═════ TASK DATA ═════

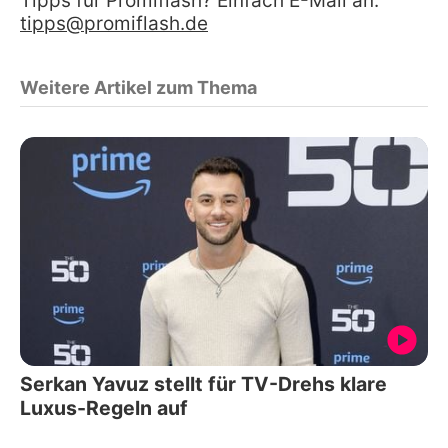
Tipps für Promiflash? Einfach E-Mail an:
tipps@promiflash.de
Weitere Artikel zum Thema
Serkan Yavuz stellt für TV-Drehs klare
Luxus-Regeln auf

═════

TASK GOAL:
Quote only the lines from the line containing "Weitere Artikel zum Thema" through the end of the entries, keeping the first and the last.

RESPONSE AREA:
Weitere Artikel zum Thema
Serkan Yavuz stellt für TV-Drehs klare
Luxus-Regeln auf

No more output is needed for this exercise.